While the invention has been described in detail in the foregoing general description and specific examples, it will be apparent to those skilled in the art that modifications and improvements can be made thereto. Accordingly, such modifications or improvements may be made without departing from the spirit of the invention and are intended to be within the scope of the invention as claimed.

Claims

1. A cross-industry data processing method is characterized in that business data is abstracted into entities for storage, and the entities are divided into a main entity, a sub-entity, a behavior sub-entity and a business entity according to different logic application modes and storage schemes; the main entity is a carrier of the service data, and data analysis is carried out through data objects in the main entity; the sub-entity has a logic affiliation with the main entity, and the sub-entity comprises affiliated data which is attached to the main entity; the behavior sub-entity has a logic attachment relationship with the main entity, the behavior sub-entity inherits to the sub-entity, and the behavior sub-entity expands behavior characteristic information on the basis of the sub-entity; the business entity is used as a data source of the main entity, the sub-entity and the behavior sub-entity.

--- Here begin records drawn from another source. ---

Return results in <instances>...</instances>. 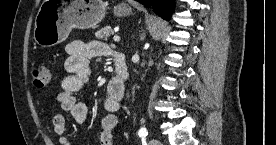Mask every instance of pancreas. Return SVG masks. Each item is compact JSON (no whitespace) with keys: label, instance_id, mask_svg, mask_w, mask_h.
<instances>
[{"label":"pancreas","instance_id":"1","mask_svg":"<svg viewBox=\"0 0 276 145\" xmlns=\"http://www.w3.org/2000/svg\"><path fill=\"white\" fill-rule=\"evenodd\" d=\"M113 33V30L110 26H105L95 33L97 39L107 40V38Z\"/></svg>","mask_w":276,"mask_h":145}]
</instances>
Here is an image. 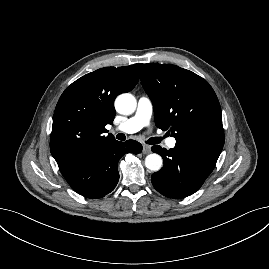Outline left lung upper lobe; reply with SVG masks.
<instances>
[{"instance_id": "obj_1", "label": "left lung upper lobe", "mask_w": 269, "mask_h": 269, "mask_svg": "<svg viewBox=\"0 0 269 269\" xmlns=\"http://www.w3.org/2000/svg\"><path fill=\"white\" fill-rule=\"evenodd\" d=\"M140 78L158 128L169 130L176 142L224 145L220 104L206 80L169 64H144Z\"/></svg>"}]
</instances>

2. A cross-industry data processing method according to claim 1, wherein the sub-entities and behavioural sub-entities exist in logical affiliation from a master entity, and a sub-entity or behavioural sub-entity is attached to only one master entity.

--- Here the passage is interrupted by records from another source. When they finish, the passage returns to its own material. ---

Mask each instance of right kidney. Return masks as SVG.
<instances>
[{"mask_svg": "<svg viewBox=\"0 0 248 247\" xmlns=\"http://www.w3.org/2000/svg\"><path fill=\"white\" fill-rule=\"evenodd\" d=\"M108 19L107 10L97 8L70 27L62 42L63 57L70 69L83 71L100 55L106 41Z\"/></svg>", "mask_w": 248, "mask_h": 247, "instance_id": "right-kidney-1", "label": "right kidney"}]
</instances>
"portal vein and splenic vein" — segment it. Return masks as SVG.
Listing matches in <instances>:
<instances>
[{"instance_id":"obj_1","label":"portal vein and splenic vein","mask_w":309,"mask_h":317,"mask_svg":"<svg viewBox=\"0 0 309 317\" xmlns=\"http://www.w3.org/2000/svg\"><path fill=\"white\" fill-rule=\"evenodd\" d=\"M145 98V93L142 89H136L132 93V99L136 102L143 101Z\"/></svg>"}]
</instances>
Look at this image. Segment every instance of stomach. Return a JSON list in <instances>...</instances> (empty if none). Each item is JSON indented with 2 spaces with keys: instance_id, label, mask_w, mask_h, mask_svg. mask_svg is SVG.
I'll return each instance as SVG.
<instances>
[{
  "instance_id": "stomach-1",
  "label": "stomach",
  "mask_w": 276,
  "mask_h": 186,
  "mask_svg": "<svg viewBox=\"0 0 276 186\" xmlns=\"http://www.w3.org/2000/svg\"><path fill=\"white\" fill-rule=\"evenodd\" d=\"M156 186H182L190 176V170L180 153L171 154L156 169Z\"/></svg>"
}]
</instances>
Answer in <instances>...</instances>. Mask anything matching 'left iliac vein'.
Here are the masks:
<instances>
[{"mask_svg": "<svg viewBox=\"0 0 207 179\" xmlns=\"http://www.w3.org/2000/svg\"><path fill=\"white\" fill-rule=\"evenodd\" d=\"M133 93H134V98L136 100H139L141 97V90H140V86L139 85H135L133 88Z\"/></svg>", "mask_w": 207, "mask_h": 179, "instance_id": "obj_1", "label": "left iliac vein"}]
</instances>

3. The cross-industry data processing method of claim 1, wherein a one-to-many or many-to-one association exists between the master entities of different business data.

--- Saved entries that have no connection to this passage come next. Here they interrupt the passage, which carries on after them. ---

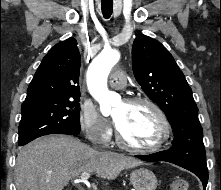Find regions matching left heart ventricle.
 <instances>
[{
    "mask_svg": "<svg viewBox=\"0 0 221 190\" xmlns=\"http://www.w3.org/2000/svg\"><path fill=\"white\" fill-rule=\"evenodd\" d=\"M114 118L124 140L132 145L148 146L158 137V118L147 105L123 102L115 109Z\"/></svg>",
    "mask_w": 221,
    "mask_h": 190,
    "instance_id": "b2bd125f",
    "label": "left heart ventricle"
}]
</instances>
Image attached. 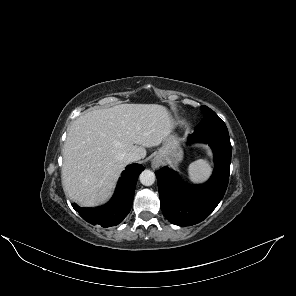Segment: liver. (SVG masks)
Masks as SVG:
<instances>
[{
	"label": "liver",
	"mask_w": 296,
	"mask_h": 296,
	"mask_svg": "<svg viewBox=\"0 0 296 296\" xmlns=\"http://www.w3.org/2000/svg\"><path fill=\"white\" fill-rule=\"evenodd\" d=\"M175 127L166 107L120 104L87 112L70 126L63 149L62 184L82 206L104 202L127 164L123 155L159 146Z\"/></svg>",
	"instance_id": "obj_1"
}]
</instances>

4. The cross-industry data processing method according to claim 1, wherein each business data is subjected to data structure and field customization, and the customized business data is independently stored to realize isolation between the business data.

5. The cross-industry data processing method according to claim 4, wherein a plurality of service data isolated from each other are aggregated according to requirements in a form of push and association configuration.

6. The cross-industry data processing method according to claim 1, wherein the business data is subjected to management of two dimensions, namely functional modularization and data personalization;

7. The cross-industry data processing method of claim 1, wherein the relationship between the source and the destination entity of the business data is defined as a blood-lineage relationship, and the object of the blood-lineage relationship includes business entity to host entity, business entity to sub-entity, business entity to behavioral sub-entity, or host entity to host entity.

8. The cross-industry data processing method according to claim 7, wherein the business data is subjected to data flow display through a data blood edge analysis chart, data problem positioning is performed through the data blood edge analysis chart, and the positioned data with problems are re-extracted or pushed by using upstream and downstream business data.

9. The cross-industry data processing method of claim 1, wherein the collected business data is subjected to data cleaning, and the data cleaning comprises value replacement, interception length, UTM value extraction and MD5 aggregation.